- _ASSIGNMENT_
All of the records below are to be given again word for word, with the pictures removed.

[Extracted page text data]
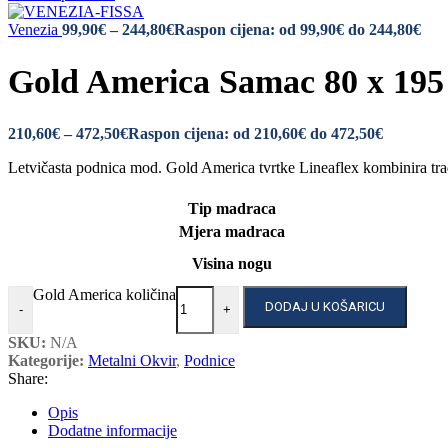
Venezia
99,90
€
–
244,80
€
Raspon cijena: od 99,90€ do 244,80€
Gold America Samac 80 x 195
210,60
€
–
472,50
€
Raspon cijena: od 210,60€ do 472,50€
Letvičasta podnica mod. Gold America tvrtke Lineaflex kombinira trad
Tip madraca
Mjera madraca
Visina nogu
Gold America količina
DODAJ U KOŠARICU
-
+
SKU:
N/A
Kategorije:
Metalni Okvir
,
Podnice
Share:
Opis
Dodatne informacije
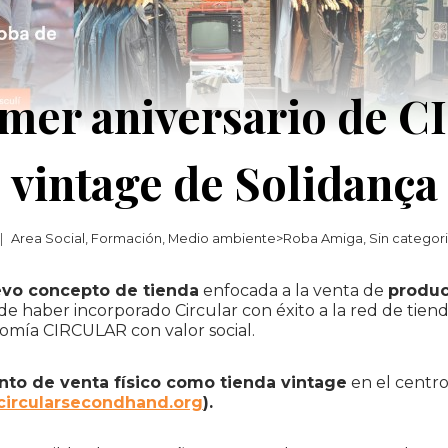
mer aniversario de C
vintage de Solidança
Area Social
,
Formación
,
Medio ambiente>Roba Amiga
,
Sin categor
evo concepto de tienda
enfocada a la venta de
produc
 de haber incorporado Circular con éxito a la red de tie
nomía CIRCULAR con valor social.
nto de venta físico como tienda vintage
en el centro
ircularsecondhand.org
).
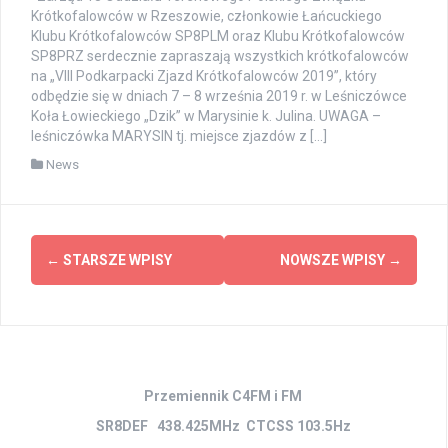
Krótkofalowców w Rzeszowie, członkowie Łańcuckiego
Klubu Krótkofalowców SP8PLM oraz Klubu Krótkofalowców
SP8PRZ serdecznie zapraszają wszystkich krótkofalowców
na „VIII Podkarpacki Zjazd Krótkofalowców 2019”, który
odbędzie się w dniach 7 – 8 września 2019 r. w Leśniczówce
Koła Łowieckiego „Dzik” w Marysinie k. Julina. UWAGA –
leśniczówka MARYSIN tj. miejsce zjazdów z […]
News
Nawigacja
←
STARSZE WPISY
NOWSZE WPISY
→
po
wpisach
Przemiennik C4FM i FM
SR8DEF 438.425MHz CTCSS 103.5Hz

- _YOUR RESPONSE_
Venezia
99,90
€
–
244,80
€
Raspon cijena: od 99,90€ do 244,80€
Gold America Samac 80 x 195
210,60
€
–
472,50
€
Raspon cijena: od 210,60€ do 472,50€
Letvičasta podnica mod. Gold America tvrtke Lineaflex kombinira trad
Tip madraca
Mjera madraca
Visina nogu
Gold America količina
DODAJ U KOŠARICU
-
+
SKU:
N/A
Kategorije:
Metalni Okvir
,
Podnice
Share:
Opis
Dodatne informacije
mer aniversario de C
vintage de Solidança
Area Social
,
Formación
,
Medio ambiente>Roba Amiga
,
Sin categor
evo concepto de tienda
enfocada a la venta de
produc
 de haber incorporado Circular con éxito a la red de tie
nomía CIRCULAR con valor social.
nto de venta físico como tienda vintage
en el centro
ircularsecondhand.org
).
Krótkofalowców w Rzeszowie, członkowie Łańcuckiego
Klubu Krótkofalowców SP8PLM oraz Klubu Krótkofalowców
SP8PRZ serdecznie zapraszają wszystkich krótkofalowców
na „VIII Podkarpacki Zjazd Krótkofalowców 2019”, który
odbędzie się w dniach 7 – 8 września 2019 r. w Leśniczówce
Koła Łowieckiego „Dzik” w Marysinie k. Julina. UWAGA –
leśniczówka MARYSIN tj. miejsce zjazdów z […]
News
Nawigacja
←
STARSZE WPISY
NOWSZE WPISY
→
po
wpisach
Przemiennik C4FM i FM
SR8DEF 438.425MHz CTCSS 103.5Hz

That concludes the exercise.